Sexually Transmitted Infections (STI), HIV

Sexually transmitted infections (STIs) are infections that spread from person to person through sexual activity, including anal, vaginal, or oral sex. HIV is the most fatal STI and remains a major public health challenge. In the past 40 years, since the first HIV infection was found, 32.7 million people have died on AIDS and 74.7 million people are infected with HIV globally according to UNAIDS. Person who is on a effective medication and the virus is untransmittable, cannot transmit HIV.
In the last years huge steps have been taken to understand the course, prevention and treatment of the disease and to obtain positive results. Today there is medication, pre-exposure prophylaxis (PrEP) for HIV prevention, which is highly effective in preventing HIV infection.
- In 2020, 27.5 million of the 37.7 million people living with HIV were on lifesaving antiretroviral therapy globally.
- Globally, AIDS-related deaths have fallen by 47% since 2010, to 680,000 in 2020, while new HIV infections dropped by 31% to 1.5 million in 2020, compared to 2.1 million in 2010.
Despite the positive development, HIV is a global health challenge and affects the lives of millions of people, especially the most vulnerable groups.

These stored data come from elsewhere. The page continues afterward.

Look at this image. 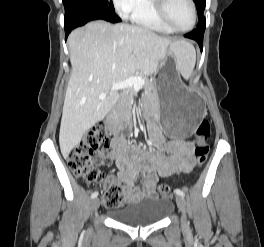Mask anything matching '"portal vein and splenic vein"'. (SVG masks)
I'll list each match as a JSON object with an SVG mask.
<instances>
[{
	"label": "portal vein and splenic vein",
	"instance_id": "portal-vein-and-splenic-vein-1",
	"mask_svg": "<svg viewBox=\"0 0 264 247\" xmlns=\"http://www.w3.org/2000/svg\"><path fill=\"white\" fill-rule=\"evenodd\" d=\"M145 84V79L140 77V76H132L129 77L119 83L113 84L112 86V91H118V90H122V89H126L129 87H134L139 89L142 85ZM106 94L105 93H101L99 95V99L103 100L106 98Z\"/></svg>",
	"mask_w": 264,
	"mask_h": 247
}]
</instances>
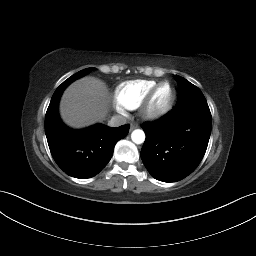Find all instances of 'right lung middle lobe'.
<instances>
[{
  "mask_svg": "<svg viewBox=\"0 0 256 256\" xmlns=\"http://www.w3.org/2000/svg\"><path fill=\"white\" fill-rule=\"evenodd\" d=\"M93 69L95 68H86L84 70L77 72L76 74L72 75L67 80H65L56 90L65 89L72 81L82 77L83 75L89 73Z\"/></svg>",
  "mask_w": 256,
  "mask_h": 256,
  "instance_id": "right-lung-middle-lobe-1",
  "label": "right lung middle lobe"
}]
</instances>
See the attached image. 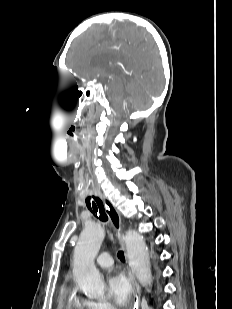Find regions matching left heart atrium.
Instances as JSON below:
<instances>
[{
	"label": "left heart atrium",
	"instance_id": "obj_1",
	"mask_svg": "<svg viewBox=\"0 0 232 309\" xmlns=\"http://www.w3.org/2000/svg\"><path fill=\"white\" fill-rule=\"evenodd\" d=\"M108 288L114 302L125 307L134 298V290L130 279L120 270H115L108 277Z\"/></svg>",
	"mask_w": 232,
	"mask_h": 309
}]
</instances>
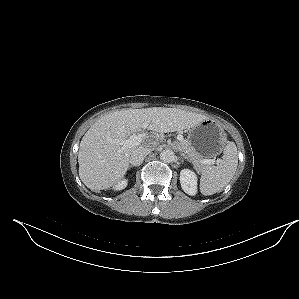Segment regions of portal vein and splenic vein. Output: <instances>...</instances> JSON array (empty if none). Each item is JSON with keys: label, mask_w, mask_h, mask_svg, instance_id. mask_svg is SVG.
<instances>
[{"label": "portal vein and splenic vein", "mask_w": 299, "mask_h": 299, "mask_svg": "<svg viewBox=\"0 0 299 299\" xmlns=\"http://www.w3.org/2000/svg\"><path fill=\"white\" fill-rule=\"evenodd\" d=\"M144 137H145L144 134H132L127 140H122V141L118 140L117 141V140H114L112 138H108L107 141L110 142V143L119 144L124 149V148H128V147L138 146L142 142ZM177 139L179 141H182L183 136L178 135ZM214 163H215L214 159H203L202 160V164H205V165H213Z\"/></svg>", "instance_id": "1"}]
</instances>
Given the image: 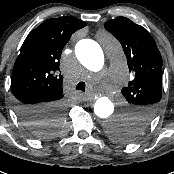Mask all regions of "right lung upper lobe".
Wrapping results in <instances>:
<instances>
[{
  "label": "right lung upper lobe",
  "mask_w": 174,
  "mask_h": 174,
  "mask_svg": "<svg viewBox=\"0 0 174 174\" xmlns=\"http://www.w3.org/2000/svg\"><path fill=\"white\" fill-rule=\"evenodd\" d=\"M85 25L81 20L65 16L48 19L32 30L13 67L12 94H29L32 97L24 101L27 104L61 99L63 77L58 75L59 58L71 35Z\"/></svg>",
  "instance_id": "obj_1"
}]
</instances>
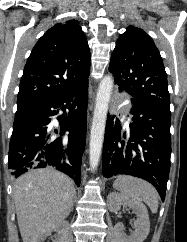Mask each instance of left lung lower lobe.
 <instances>
[{"label": "left lung lower lobe", "instance_id": "left-lung-lower-lobe-1", "mask_svg": "<svg viewBox=\"0 0 187 242\" xmlns=\"http://www.w3.org/2000/svg\"><path fill=\"white\" fill-rule=\"evenodd\" d=\"M131 101L132 122L126 130L115 116L107 118L102 174L142 178L154 185L164 201L170 171L171 114L134 98Z\"/></svg>", "mask_w": 187, "mask_h": 242}]
</instances>
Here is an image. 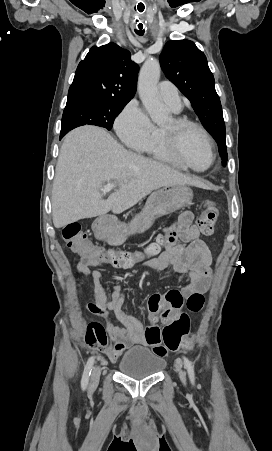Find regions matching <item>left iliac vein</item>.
<instances>
[{
	"mask_svg": "<svg viewBox=\"0 0 272 451\" xmlns=\"http://www.w3.org/2000/svg\"><path fill=\"white\" fill-rule=\"evenodd\" d=\"M176 370L179 372L180 380L183 384H186V375L185 372L182 370L181 365H176Z\"/></svg>",
	"mask_w": 272,
	"mask_h": 451,
	"instance_id": "4c4485c4",
	"label": "left iliac vein"
}]
</instances>
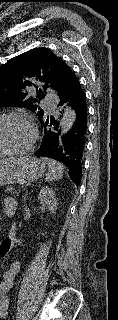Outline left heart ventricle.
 <instances>
[{
    "mask_svg": "<svg viewBox=\"0 0 118 320\" xmlns=\"http://www.w3.org/2000/svg\"><path fill=\"white\" fill-rule=\"evenodd\" d=\"M32 137L29 126L19 120H8L0 123V145L15 150L28 145Z\"/></svg>",
    "mask_w": 118,
    "mask_h": 320,
    "instance_id": "b2bd125f",
    "label": "left heart ventricle"
}]
</instances>
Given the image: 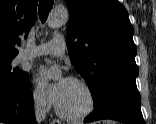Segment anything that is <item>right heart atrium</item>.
<instances>
[{"label": "right heart atrium", "instance_id": "obj_1", "mask_svg": "<svg viewBox=\"0 0 156 124\" xmlns=\"http://www.w3.org/2000/svg\"><path fill=\"white\" fill-rule=\"evenodd\" d=\"M32 97L34 104L37 108L45 110L49 107L50 105L49 95L41 84L39 83L34 84Z\"/></svg>", "mask_w": 156, "mask_h": 124}]
</instances>
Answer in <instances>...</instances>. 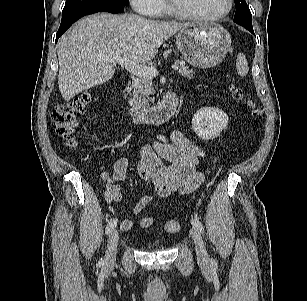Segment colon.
Here are the masks:
<instances>
[{"mask_svg":"<svg viewBox=\"0 0 307 301\" xmlns=\"http://www.w3.org/2000/svg\"><path fill=\"white\" fill-rule=\"evenodd\" d=\"M232 96L236 100H244L243 90L233 85L231 87ZM91 101L89 93H82L79 96L56 105L52 112V121L57 129L58 134L66 141L68 145H73L75 140V132L78 124V117L85 111ZM252 110L254 117L261 115V110L252 102L247 101ZM154 220L152 217H144L141 220L142 228H149L152 226ZM163 228L170 233L179 232L181 225L177 220H167Z\"/></svg>","mask_w":307,"mask_h":301,"instance_id":"1","label":"colon"}]
</instances>
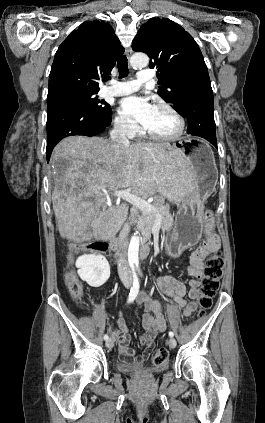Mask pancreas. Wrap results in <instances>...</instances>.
<instances>
[{"instance_id":"cf45deb5","label":"pancreas","mask_w":265,"mask_h":423,"mask_svg":"<svg viewBox=\"0 0 265 423\" xmlns=\"http://www.w3.org/2000/svg\"><path fill=\"white\" fill-rule=\"evenodd\" d=\"M153 205L157 208V211L142 213L138 221V228L141 230L144 240L150 238L152 227L158 217L161 218V228L163 230H169L173 225L170 207L168 204H164V198L161 196L157 197Z\"/></svg>"}]
</instances>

Access to health care – prevention, testing and treatment, is unequally distributed. Attitudes, legislation, inadequate health services, sexual and gender-based violence, lack of education and financial challenges make access to treatment more difficult and undermine people’s sexual rights.

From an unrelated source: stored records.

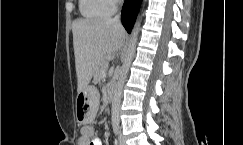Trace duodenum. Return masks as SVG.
Listing matches in <instances>:
<instances>
[{"label": "duodenum", "instance_id": "obj_1", "mask_svg": "<svg viewBox=\"0 0 243 145\" xmlns=\"http://www.w3.org/2000/svg\"><path fill=\"white\" fill-rule=\"evenodd\" d=\"M107 98L109 101H113L114 99V86L110 85L107 90Z\"/></svg>", "mask_w": 243, "mask_h": 145}]
</instances>
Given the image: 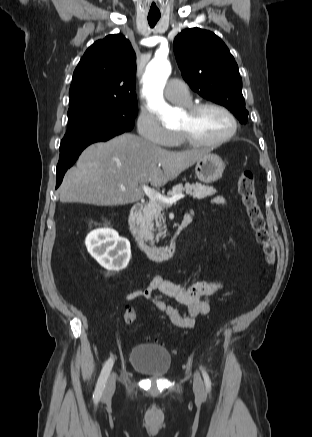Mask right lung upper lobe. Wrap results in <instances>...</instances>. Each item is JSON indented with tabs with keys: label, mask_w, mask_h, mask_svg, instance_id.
I'll return each instance as SVG.
<instances>
[{
	"label": "right lung upper lobe",
	"mask_w": 312,
	"mask_h": 437,
	"mask_svg": "<svg viewBox=\"0 0 312 437\" xmlns=\"http://www.w3.org/2000/svg\"><path fill=\"white\" fill-rule=\"evenodd\" d=\"M136 55L121 34L91 45L74 71L69 107L89 102L135 103Z\"/></svg>",
	"instance_id": "1"
}]
</instances>
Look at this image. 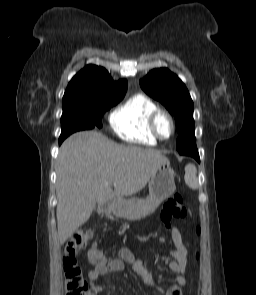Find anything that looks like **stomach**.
Segmentation results:
<instances>
[{
	"instance_id": "stomach-1",
	"label": "stomach",
	"mask_w": 256,
	"mask_h": 295,
	"mask_svg": "<svg viewBox=\"0 0 256 295\" xmlns=\"http://www.w3.org/2000/svg\"><path fill=\"white\" fill-rule=\"evenodd\" d=\"M175 190L174 170L167 160L157 167L152 176L146 199L133 198L118 203L112 208V213L118 218L139 220L153 213Z\"/></svg>"
}]
</instances>
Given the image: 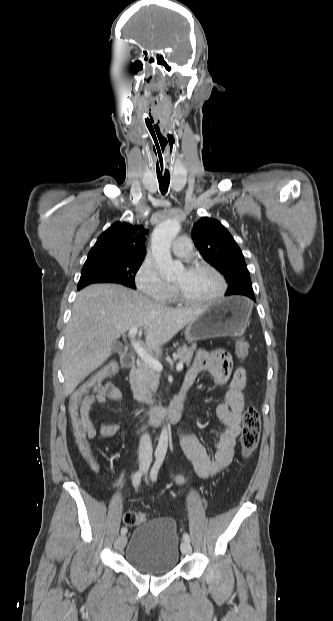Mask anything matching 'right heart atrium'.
Listing matches in <instances>:
<instances>
[{"instance_id":"1","label":"right heart atrium","mask_w":333,"mask_h":621,"mask_svg":"<svg viewBox=\"0 0 333 621\" xmlns=\"http://www.w3.org/2000/svg\"><path fill=\"white\" fill-rule=\"evenodd\" d=\"M135 284L140 292L156 302L164 303L172 294V286L161 278L156 267L148 261H144L137 270Z\"/></svg>"}]
</instances>
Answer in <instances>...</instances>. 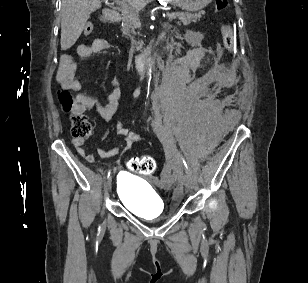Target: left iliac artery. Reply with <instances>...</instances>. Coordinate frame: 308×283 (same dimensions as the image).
I'll return each mask as SVG.
<instances>
[{
  "label": "left iliac artery",
  "mask_w": 308,
  "mask_h": 283,
  "mask_svg": "<svg viewBox=\"0 0 308 283\" xmlns=\"http://www.w3.org/2000/svg\"><path fill=\"white\" fill-rule=\"evenodd\" d=\"M182 160H183V164H184L185 168L187 169V171H189V167H188L186 161L183 158H182Z\"/></svg>",
  "instance_id": "obj_1"
}]
</instances>
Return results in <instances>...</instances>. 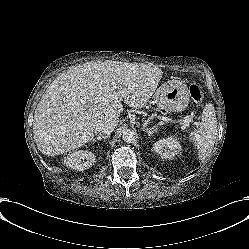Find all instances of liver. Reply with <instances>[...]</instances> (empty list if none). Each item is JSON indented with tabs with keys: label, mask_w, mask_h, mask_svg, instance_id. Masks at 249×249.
I'll list each match as a JSON object with an SVG mask.
<instances>
[{
	"label": "liver",
	"mask_w": 249,
	"mask_h": 249,
	"mask_svg": "<svg viewBox=\"0 0 249 249\" xmlns=\"http://www.w3.org/2000/svg\"><path fill=\"white\" fill-rule=\"evenodd\" d=\"M161 72L113 62L89 63L57 78L37 105L33 123L37 147L59 155L84 146L101 124L117 121L124 103L141 109L155 92ZM123 93V96H119Z\"/></svg>",
	"instance_id": "1"
}]
</instances>
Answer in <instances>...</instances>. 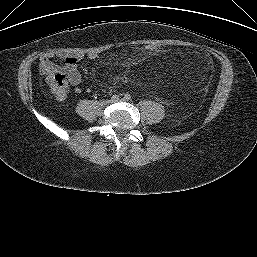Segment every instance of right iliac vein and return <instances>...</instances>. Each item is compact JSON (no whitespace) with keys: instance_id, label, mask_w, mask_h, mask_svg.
I'll return each instance as SVG.
<instances>
[{"instance_id":"obj_1","label":"right iliac vein","mask_w":257,"mask_h":257,"mask_svg":"<svg viewBox=\"0 0 257 257\" xmlns=\"http://www.w3.org/2000/svg\"><path fill=\"white\" fill-rule=\"evenodd\" d=\"M111 101H104L103 103L104 104H109Z\"/></svg>"}]
</instances>
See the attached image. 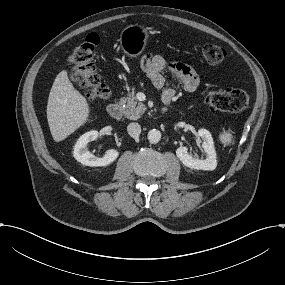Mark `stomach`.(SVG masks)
I'll use <instances>...</instances> for the list:
<instances>
[{
    "instance_id": "1",
    "label": "stomach",
    "mask_w": 285,
    "mask_h": 285,
    "mask_svg": "<svg viewBox=\"0 0 285 285\" xmlns=\"http://www.w3.org/2000/svg\"><path fill=\"white\" fill-rule=\"evenodd\" d=\"M148 31L140 25H129L120 34V45L128 56L136 57L146 46Z\"/></svg>"
}]
</instances>
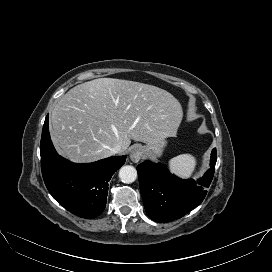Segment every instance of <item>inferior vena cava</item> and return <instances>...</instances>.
Segmentation results:
<instances>
[{
  "mask_svg": "<svg viewBox=\"0 0 272 272\" xmlns=\"http://www.w3.org/2000/svg\"><path fill=\"white\" fill-rule=\"evenodd\" d=\"M109 150L112 154H117L121 151V146L117 144V145L110 147Z\"/></svg>",
  "mask_w": 272,
  "mask_h": 272,
  "instance_id": "602c4592",
  "label": "inferior vena cava"
}]
</instances>
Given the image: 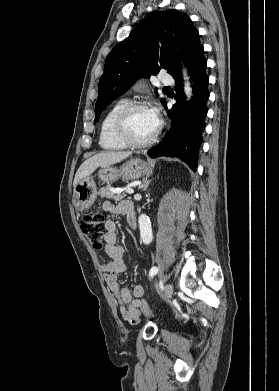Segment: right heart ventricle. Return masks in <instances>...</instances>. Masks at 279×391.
Here are the masks:
<instances>
[{
	"label": "right heart ventricle",
	"mask_w": 279,
	"mask_h": 391,
	"mask_svg": "<svg viewBox=\"0 0 279 391\" xmlns=\"http://www.w3.org/2000/svg\"><path fill=\"white\" fill-rule=\"evenodd\" d=\"M126 103V100L120 99L105 113L100 125L99 144L101 148L110 151L127 148V146L116 137L114 132V121L116 115Z\"/></svg>",
	"instance_id": "obj_1"
}]
</instances>
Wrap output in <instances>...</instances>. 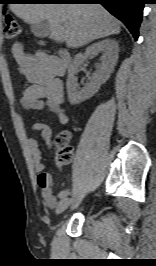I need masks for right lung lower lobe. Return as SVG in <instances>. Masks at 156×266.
I'll return each instance as SVG.
<instances>
[{
	"label": "right lung lower lobe",
	"mask_w": 156,
	"mask_h": 266,
	"mask_svg": "<svg viewBox=\"0 0 156 266\" xmlns=\"http://www.w3.org/2000/svg\"><path fill=\"white\" fill-rule=\"evenodd\" d=\"M147 0H44L43 4H102L111 14L121 20L134 39H138L144 4Z\"/></svg>",
	"instance_id": "right-lung-lower-lobe-1"
}]
</instances>
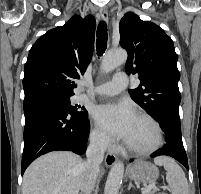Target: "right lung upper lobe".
I'll list each match as a JSON object with an SVG mask.
<instances>
[{
  "instance_id": "right-lung-upper-lobe-1",
  "label": "right lung upper lobe",
  "mask_w": 201,
  "mask_h": 194,
  "mask_svg": "<svg viewBox=\"0 0 201 194\" xmlns=\"http://www.w3.org/2000/svg\"><path fill=\"white\" fill-rule=\"evenodd\" d=\"M95 19L75 15L42 35L29 51L23 87L25 98L74 95V79L83 74L94 48Z\"/></svg>"
}]
</instances>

- In 2020, key populations (sex workers and their clients, gay men and other men who have sex with men, people who inject drugs, transgender people) and their sexual partners accounted for 65% of HIV infections globally.
- Globally Women and girls accounted for 50% of all new infections in 2020.
- Every week, around 5000 young women aged 15–24 years become infected with HIV. In sub-Saharan Africa, six in seven new HIV infections among adolescents aged 15–19 years are among girls. Young women aged 15–24 years are twice as likely to be living with HIV than men. Around 4200 adolescent girls and young women aged 15–24 years became infected with HIV every week in 2020.
There is a global will to end AIDS. UN member states have committed to “end the epidemics of AIDS, tuberculosis, malaria and neglected tropical diseases and combat hepatitis, water-borne diseases and other communicable diseases by 2030 “(SDG3: Good Health and Well-being, subgoal 3.3.). In June 2021 United Nations Member States adopted a set of new and ambitious targets in a political declaration at the United Nations General Assembly High-Level Meeting on AIDS to get the world back on track to ending the AIDS epidemic by 2030.
However, there are still lot to do to achieve these goals. To be effective, prevention of HIV and other STIs must focus on reaching out the most vulnerable groups with high proportions of infected people. Access to HIV testing, sex education, harm reduction programmes for people who injected drugs, and access to care for the most vulnerable groups are essential components of HIV prevention strategies. Equally crucial are education and awareness campaigns to improve public knowledge and decrease stigma. In addition of improving health care systems there is a need for legislative changes.
- Still 67 UN member states criminalize same-sex intercourse, 92 countries criminalizing exposure, disclosure and spread of HIV and 18 countries criminalize transgender people.
Success in these objectives is based on equality, not only on equality from the point of view of HIV prevention, treatment and access to treatment, but also on legal equality.